(Saved entries)
────────
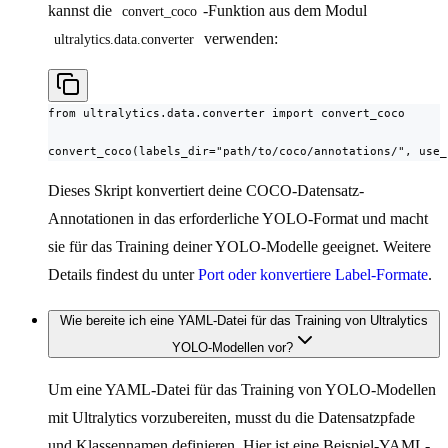
kannst die
-Funktion aus dem Modul
convert_coco
verwenden:
ultralytics.data.converter
from ultralytics.data.converter import convert_coco

convert_coco(labels_dir="path/to/coco/annotations/", use_
Dieses Skript konvertiert deine COCO-Datensatz-
Annotationen in das erforderliche YOLO-Format und macht
sie für das Training deiner YOLO-Modelle geeignet. Weitere
Details findest du unter
Port oder konvertiere Label-Formate
.
Wie bereite ich eine YAML-Datei für das Training von Ultralytics
YOLO-Modellen vor?
Um eine YAML-Datei für das Training von YOLO-Modellen
mit Ultralytics vorzubereiten, musst du die Datensatzpfade
und Klassennamen definieren. Hier ist eine Beispiel-YAML-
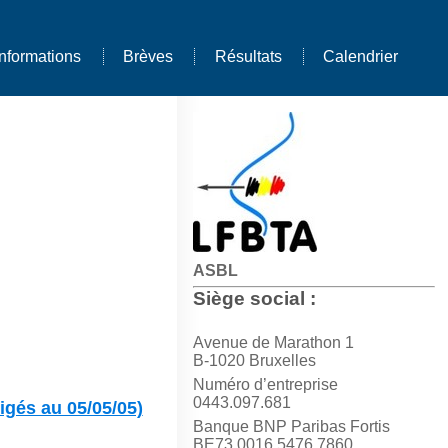
Informations
Brèves
Résultats
Calendrier
ASBL
Siège social :
Avenue de Marathon 1
B-1020 Bruxelles
Numéro d’entreprise
0443.097.681
gés au 05/05/05)
Banque BNP Paribas Fortis
BE73 0016 5476 7860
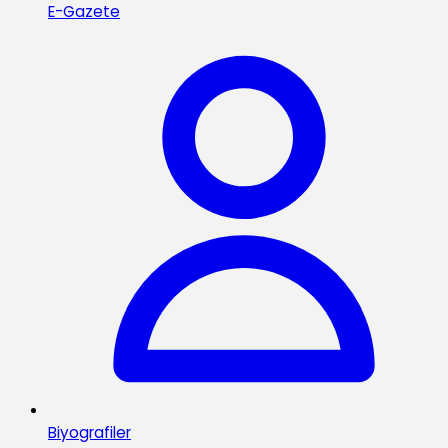
E-Gazete
Biyografiler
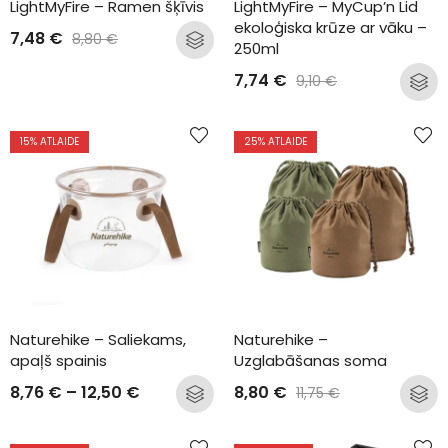
LightMyFire – Ramen šķīvis
LightMyFire – MyCup’n Lid 
ekoloģiska krūze ar vāku – 
7,48
€
8,80
€
250ml
7,74
€
9,10
€
15
% ATLAIDE
25
% ATLAIDE
Naturehike – Saliekams, 
Naturehike – 
apaļš spainis
Uzglabāšanas soma
8,76
€
–
12,50
€
8,80
€
11,75
€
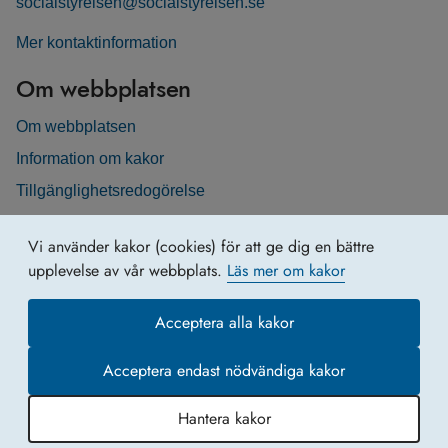
socialstyrelsen@socialstyrelsen.se
Mer kontaktinformation
Om webbplatsen
Om webbplatsen
Information om kakor
Tillgänglighetsredogörelse
Vi använder kakor (cookies) för att ge dig en bättre
upplevelse av vår webbplats.
Läs mer om kakor
Acceptera alla kakor
Acceptera endast nödvändiga kakor
Hantera kakor
Hoppa till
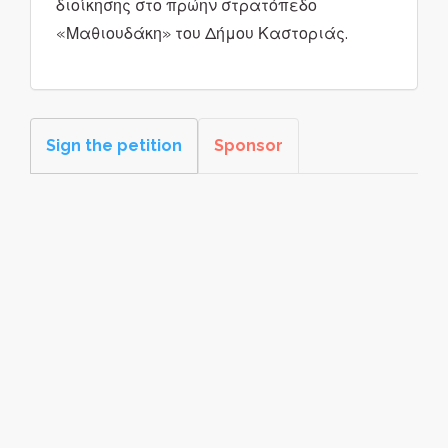
διοίκησης στο πρώην στρατόπεδο
«Μαθιουδάκη» του Δήμου Καστοριάς.
Sign the petition
Sponsor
────────
**Problem:**
Give back exactly the lines running from the one that contains "Information om kakor" to the end of the records, including both of those lines and excluding every picture.

**Answer space:**
Information om kakor
Tillgänglighetsredogörelse
Vi använder kakor (cookies) för att ge dig en bättre
upplevelse av vår webbplats.
Läs mer om kakor
Acceptera alla kakor
Acceptera endast nödvändiga kakor
Hantera kakor
Hoppa till
διοίκησης στο πρώην στρατόπεδο
«Μαθιουδάκη» του Δήμου Καστοριάς.
Sign the petition
Sponsor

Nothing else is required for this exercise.